The Grenfell Tower Inquiry’s final report is poised to significantly influence the landscape of building regulations in the UK.
- A landmark ruling challenges the industry’s reliance on the ‘lemmings’ defence post-Grenfell.
- Certificates are guides, not guarantees, in ensuring building compliance.
- The retrospective changes to the Defective Premises Act 1972 impose lasting implications for cladding specifications.
- Broad duties in recent regulations may redefine contractual roles, emphasising a collective responsibility for compliance.
The impending final report from the Grenfell Tower Inquiry, scheduled for release on 4 September, is expected to profoundly impact the current and future framework of building regulations in the United Kingdom. This inquiry has been critical in unveiling gaps and weaknesses in the existing regulatory system, as outlined in several key legal findings and legislative adjustments since the Grenfell tragedy in 2017.
In the Martlet Homes Ltd v Mulalley & Co Ltd case, the court provided clarity on the ‘lemmings’ defence, heavily scrutinised after the Grenfell tragedy.
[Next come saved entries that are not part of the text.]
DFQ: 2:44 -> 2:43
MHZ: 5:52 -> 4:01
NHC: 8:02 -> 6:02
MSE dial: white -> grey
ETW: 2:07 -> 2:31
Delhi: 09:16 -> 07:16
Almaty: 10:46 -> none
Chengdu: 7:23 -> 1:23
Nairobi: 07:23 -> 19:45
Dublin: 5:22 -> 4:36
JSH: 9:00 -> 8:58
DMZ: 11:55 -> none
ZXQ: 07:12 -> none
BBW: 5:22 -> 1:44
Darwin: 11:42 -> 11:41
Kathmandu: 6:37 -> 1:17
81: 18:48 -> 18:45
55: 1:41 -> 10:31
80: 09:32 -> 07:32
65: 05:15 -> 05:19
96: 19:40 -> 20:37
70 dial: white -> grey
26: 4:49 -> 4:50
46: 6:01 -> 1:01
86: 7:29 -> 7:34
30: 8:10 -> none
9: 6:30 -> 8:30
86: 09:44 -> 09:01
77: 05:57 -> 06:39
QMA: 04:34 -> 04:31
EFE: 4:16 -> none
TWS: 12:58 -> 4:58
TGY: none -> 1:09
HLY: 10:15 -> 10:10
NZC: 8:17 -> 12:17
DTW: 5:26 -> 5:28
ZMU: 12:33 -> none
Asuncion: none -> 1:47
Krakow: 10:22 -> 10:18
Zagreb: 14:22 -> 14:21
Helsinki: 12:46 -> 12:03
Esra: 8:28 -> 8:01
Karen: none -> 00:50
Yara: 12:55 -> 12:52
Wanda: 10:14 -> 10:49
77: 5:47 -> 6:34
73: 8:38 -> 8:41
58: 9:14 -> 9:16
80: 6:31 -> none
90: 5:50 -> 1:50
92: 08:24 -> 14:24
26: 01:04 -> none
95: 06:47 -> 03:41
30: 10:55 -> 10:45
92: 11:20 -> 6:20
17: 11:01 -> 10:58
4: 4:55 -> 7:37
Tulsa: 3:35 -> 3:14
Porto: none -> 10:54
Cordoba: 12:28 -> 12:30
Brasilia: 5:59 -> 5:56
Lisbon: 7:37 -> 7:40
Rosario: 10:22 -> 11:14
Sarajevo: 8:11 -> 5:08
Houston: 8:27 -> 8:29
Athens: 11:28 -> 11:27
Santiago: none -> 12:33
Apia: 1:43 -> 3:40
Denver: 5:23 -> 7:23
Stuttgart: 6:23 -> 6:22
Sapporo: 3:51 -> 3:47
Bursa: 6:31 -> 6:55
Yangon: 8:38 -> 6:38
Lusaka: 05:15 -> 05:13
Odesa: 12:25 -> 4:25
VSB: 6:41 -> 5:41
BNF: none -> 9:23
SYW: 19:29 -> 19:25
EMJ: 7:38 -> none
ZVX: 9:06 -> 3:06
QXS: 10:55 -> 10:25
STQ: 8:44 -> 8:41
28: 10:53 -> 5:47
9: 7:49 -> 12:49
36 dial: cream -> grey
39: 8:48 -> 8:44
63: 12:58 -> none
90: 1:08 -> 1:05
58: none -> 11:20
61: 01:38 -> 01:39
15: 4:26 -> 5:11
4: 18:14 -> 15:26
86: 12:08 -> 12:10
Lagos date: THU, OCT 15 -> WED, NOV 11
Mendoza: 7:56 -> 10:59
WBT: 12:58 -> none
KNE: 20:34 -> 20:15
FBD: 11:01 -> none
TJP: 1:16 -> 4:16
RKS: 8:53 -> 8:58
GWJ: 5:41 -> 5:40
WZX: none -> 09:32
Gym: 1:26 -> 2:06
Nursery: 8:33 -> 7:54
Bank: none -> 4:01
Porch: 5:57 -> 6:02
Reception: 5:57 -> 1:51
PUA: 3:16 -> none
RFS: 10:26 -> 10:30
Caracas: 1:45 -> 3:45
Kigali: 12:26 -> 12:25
The ruling indicates that adhering to industry norms, where those norms are inadequate, is not sufficient to evade responsibility. The ‘Bolam’ test, traditionally used in assessing professional negligence, was found inadequate as it cannot simply justify actions on the basis that others were doing the same.
In addition, British Board of Agrément certificates, which have traditionally been relied upon to establish material suitability, were highlighted as guides rather than definitive compliance assurances. This perspective was reinforced in the St James’s Oncology SPC Ltd v Lendlease Construction (Europe) Ltd case, where building-control certificates were deemed not to offer conclusive proof of compliance. Such interpretations suggest a need for a more robust evaluation of building materials and compliance protocols.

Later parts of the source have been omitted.